Segment Start: Given data

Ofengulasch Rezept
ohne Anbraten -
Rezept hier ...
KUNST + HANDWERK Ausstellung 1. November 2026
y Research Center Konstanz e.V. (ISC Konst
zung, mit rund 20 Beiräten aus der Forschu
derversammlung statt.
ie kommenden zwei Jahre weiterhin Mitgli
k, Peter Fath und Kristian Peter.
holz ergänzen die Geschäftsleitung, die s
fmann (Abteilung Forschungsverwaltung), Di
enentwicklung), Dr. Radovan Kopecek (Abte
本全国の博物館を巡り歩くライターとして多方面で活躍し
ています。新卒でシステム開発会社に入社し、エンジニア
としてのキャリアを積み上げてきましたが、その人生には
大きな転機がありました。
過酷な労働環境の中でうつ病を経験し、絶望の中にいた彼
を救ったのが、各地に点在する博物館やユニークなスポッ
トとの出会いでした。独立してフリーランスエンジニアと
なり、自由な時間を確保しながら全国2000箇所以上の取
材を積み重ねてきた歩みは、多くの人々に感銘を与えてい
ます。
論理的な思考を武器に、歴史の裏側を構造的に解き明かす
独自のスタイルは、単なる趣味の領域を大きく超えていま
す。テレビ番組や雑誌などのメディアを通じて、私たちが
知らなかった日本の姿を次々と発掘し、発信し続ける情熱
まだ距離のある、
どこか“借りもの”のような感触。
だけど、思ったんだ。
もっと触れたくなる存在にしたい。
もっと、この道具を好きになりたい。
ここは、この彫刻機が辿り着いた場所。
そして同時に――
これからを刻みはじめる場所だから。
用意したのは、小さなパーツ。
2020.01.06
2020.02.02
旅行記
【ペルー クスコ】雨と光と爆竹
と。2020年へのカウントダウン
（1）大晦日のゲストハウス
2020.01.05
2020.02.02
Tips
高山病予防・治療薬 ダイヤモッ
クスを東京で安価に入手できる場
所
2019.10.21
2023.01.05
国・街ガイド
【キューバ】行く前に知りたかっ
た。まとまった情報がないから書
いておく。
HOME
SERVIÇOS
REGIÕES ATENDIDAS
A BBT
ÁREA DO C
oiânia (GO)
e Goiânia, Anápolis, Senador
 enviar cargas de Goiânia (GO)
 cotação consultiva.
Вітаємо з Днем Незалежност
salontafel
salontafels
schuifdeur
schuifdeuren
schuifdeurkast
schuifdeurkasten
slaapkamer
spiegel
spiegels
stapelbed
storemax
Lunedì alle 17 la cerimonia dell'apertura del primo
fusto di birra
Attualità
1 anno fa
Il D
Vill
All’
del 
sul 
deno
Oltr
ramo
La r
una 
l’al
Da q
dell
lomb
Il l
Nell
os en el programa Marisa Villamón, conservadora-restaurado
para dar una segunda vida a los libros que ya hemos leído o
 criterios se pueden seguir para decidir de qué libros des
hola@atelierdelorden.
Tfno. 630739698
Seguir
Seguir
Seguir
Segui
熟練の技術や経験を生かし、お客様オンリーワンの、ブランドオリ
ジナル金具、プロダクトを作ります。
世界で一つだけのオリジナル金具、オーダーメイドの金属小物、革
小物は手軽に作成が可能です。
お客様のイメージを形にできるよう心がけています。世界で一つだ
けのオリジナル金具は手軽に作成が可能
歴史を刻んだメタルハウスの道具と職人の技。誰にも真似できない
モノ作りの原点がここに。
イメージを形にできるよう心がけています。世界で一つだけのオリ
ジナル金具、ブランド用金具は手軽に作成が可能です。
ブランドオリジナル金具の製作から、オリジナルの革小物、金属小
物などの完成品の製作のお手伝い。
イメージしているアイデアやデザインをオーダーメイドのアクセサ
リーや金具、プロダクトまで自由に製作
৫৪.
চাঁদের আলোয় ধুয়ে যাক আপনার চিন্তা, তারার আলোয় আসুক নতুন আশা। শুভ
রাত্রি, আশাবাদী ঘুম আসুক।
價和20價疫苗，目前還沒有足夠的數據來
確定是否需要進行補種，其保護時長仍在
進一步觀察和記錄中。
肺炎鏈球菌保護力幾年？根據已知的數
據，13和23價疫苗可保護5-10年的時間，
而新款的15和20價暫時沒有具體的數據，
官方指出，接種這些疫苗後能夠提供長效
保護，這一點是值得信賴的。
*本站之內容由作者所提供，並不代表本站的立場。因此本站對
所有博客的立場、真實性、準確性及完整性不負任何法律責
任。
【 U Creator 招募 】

Segment End: Given data

Each line that includes the string "para" should be copied from the data.

para dar una segunda vida a los libros que ya hemos leído o
 criterios se pueden seguir para decidir de qué libros des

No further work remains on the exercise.